Write the data out again, character for character, with no images.
■ ■ ■ ■ ■
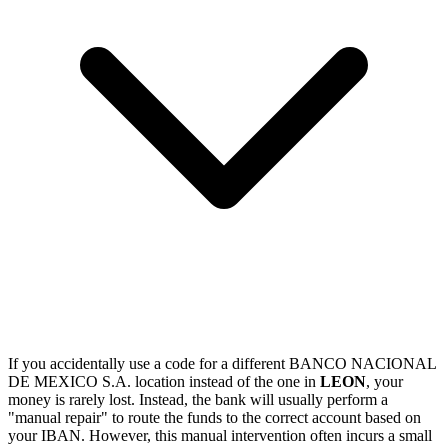
If you accidentally use a code for a different BANCO NACIONAL
DE MEXICO S.A. location instead of the one in
LEON
, your
money is rarely lost. Instead, the bank will usually perform a
"manual repair" to route the funds to the correct account based on
your IBAN. However, this manual intervention often incurs a small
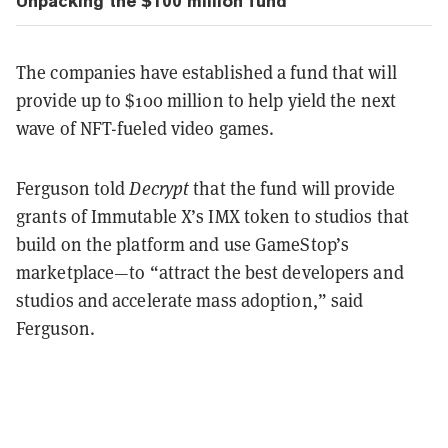
Unpacking the $100 million fund
The companies have established a fund that will
provide up to $100 million to help yield the next
wave of NFT-fueled video games.
Ferguson told
Decrypt
that the fund will provide
grants of Immutable X’s IMX token to studios that
build on the platform and use GameStop’s
marketplace—to “attract the best developers and
studios and accelerate mass adoption,” said
Ferguson.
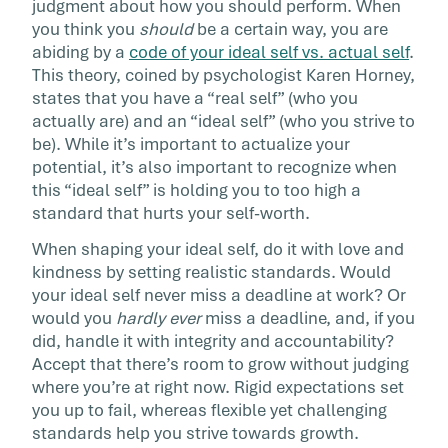
judgment about how you should perform. When
you think you
should
be a certain way, you are
abiding by a
code of your ideal self vs. actual self
.
This theory, coined by psychologist Karen Horney,
states that you have a “real self” (who you
actually are) and an “ideal self” (who you strive to
be). While it’s important to actualize your
potential, it’s also important to recognize when
this “ideal self” is holding you to too high a
standard that hurts your self-worth.
When shaping your ideal self, do it with love and
kindness by setting realistic standards. Would
your ideal self never miss a deadline at work? Or
would you
hardly ever
miss a deadline, and, if you
did, handle it with integrity and accountability?
Accept that there’s room to grow without judging
where you’re at right now. Rigid expectations set
you up to fail, whereas flexible yet challenging
standards help you strive towards growth.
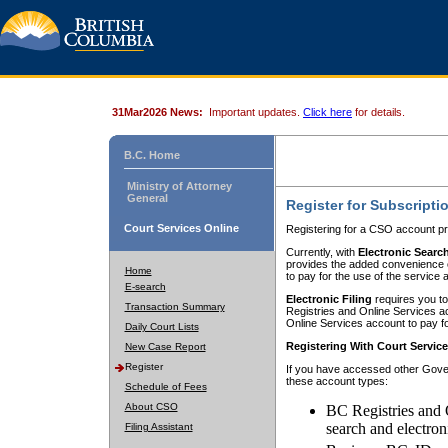
31Mar2026 News:
Important updates.
Click here
for details.
B.C. Home
Ministry of Attorney
General
Register for Subscripti
Court Services Online
Registering for a CSO account pr
Currently, with
Electronic Searc
provides the added convenience of
Home
to pay for the use of the service
E-search
Electronic Filing
requires you to
Transaction Summary
Registries and Online Services acc
Online Services account to pay fo
Daily Court Lists
Registering With Court Servic
New Case Report
Register
If you have accessed other Gover
these account types:
Schedule of Fees
About CSO
BC Registries and 
search and electron
Filing Assistant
■ ■ ■ ■ ■
**Answer section:**
If you accidentally use a code for a different BANCO NACIONAL
DE MEXICO S.A. location instead of the one in
LEON
, your
money is rarely lost. Instead, the bank will usually perform a
"manual repair" to route the funds to the correct account based on
your IBAN. However, this manual intervention often incurs a small
Unpacking the $100 million fund
The companies have established a fund that will
provide up to $100 million to help yield the next
wave of NFT-fueled video games.
Ferguson told
Decrypt
that the fund will provide
grants of Immutable X’s IMX token to studios that
build on the platform and use GameStop’s
marketplace—to “attract the best developers and
studios and accelerate mass adoption,” said
Ferguson.
judgment about how you should perform. When
you think you
should
be a certain way, you are
abiding by a
code of your ideal self vs. actual self
.
This theory, coined by psychologist Karen Horney,
states that you have a “real self” (who you
actually are) and an “ideal self” (who you strive to
be). While it’s important to actualize your
potential, it’s also important to recognize when
this “ideal self” is holding you to too high a
standard that hurts your self-worth.
When shaping your ideal self, do it with love and
kindness by setting realistic standards. Would
your ideal self never miss a deadline at work? Or
would you
hardly ever
miss a deadline, and, if you
did, handle it with integrity and accountability?
Accept that there’s room to grow without judging
where you’re at right now. Rigid expectations set
you up to fail, whereas flexible yet challenging
standards help you strive towards growth.
31Mar2026 News:
Important updates.
Click here
for details.
B.C. Home
Ministry of Attorney
General
Register for Subscripti
Court Services Online
Registering for a CSO account pr
Currently, with
Electronic Searc
provides the added convenience of
Home
to pay for the use of the service
E-search
Electronic Filing
requires you to
Transaction Summary
Registries and Online Services acc
Online Services account to pay fo
Daily Court Lists
Registering With Court Servic
New Case Report
Register
If you have accessed other Gover
these account types:
Schedule of Fees
About CSO
BC Registries and 
search and electron
Filing Assistant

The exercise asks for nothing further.